My fiancee is having her bachelorette party in Las Vegas this weekend and I’m supposed to not care, but I have the worst poker face in the history of relationships and I’m pretty petrified of what may happen this weekend.
In a city of prostitution, gambling, high rollers and drunken nights – granted I love all those things – it’s never easy letting your woman dive in there alone. To protect my fiancee and put my mind at ease, I made a list of items all men should give their women for Vegas. This will solidify the sanctity of any upcoming marriage, and soothe the male’s terror-stricken mind. I suggest to all of my Jewish brethren (or overly panicky men) that you use this list as your Bible or Torah whenever your significant other goes to Vegas:
1) A chastity belt. Have her leave the key with you. Robin Hood: Men in Tights thought this was a joke. Well bullshit. If you send your wife to Vegas, the joke’s on you if she doesn’t have this tightly fit around her waste.
2) Tell her she looks better in the one-piece bathing suit she wore on the swim team than her string bikini.
3) Call ahead to her casino and order her a round of drinks. Have the waiter tell her and her friends that it’s from her FUTURE HUSBAND. And make sure he yells, “FUTURE HUSBAND,” while she’s getting hit on by the guys at the next table.

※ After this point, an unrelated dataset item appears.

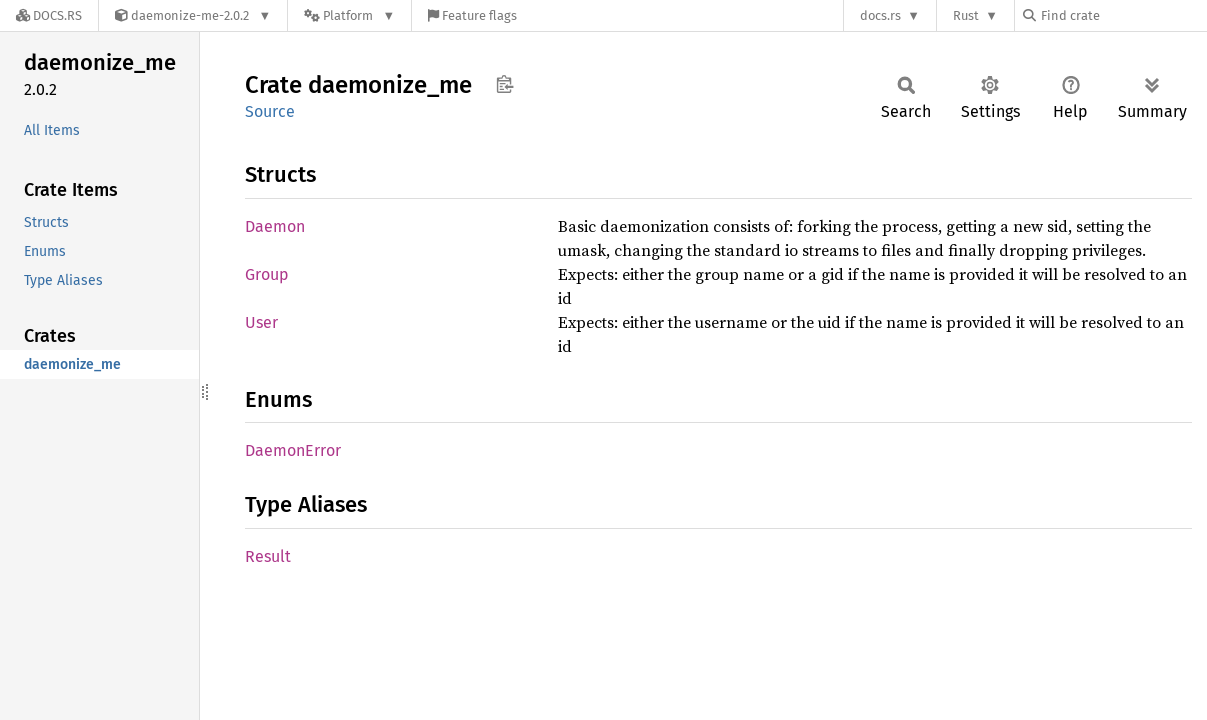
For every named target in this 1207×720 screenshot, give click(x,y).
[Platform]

4) Slyly replace your phone with hers in her purse. This way, you can see how many people she exchanged numbers with. When those random guys text you, quickly send them a photo of yourself on the toilet.
5) Sneak a baby monitor into her purse. Doctor’s recommend spying on your “baby” all night.
6) Slip garlic pills into her Mentos container. This should detract even the sleaziest and drunkest of men.
7) Make sure her engagement ring is on her finger, or secretly tape a huge sign on her ass that says, “Property of an MMA fighter.”
: Don’t let your wife go to Vegas and leave you for a turtle.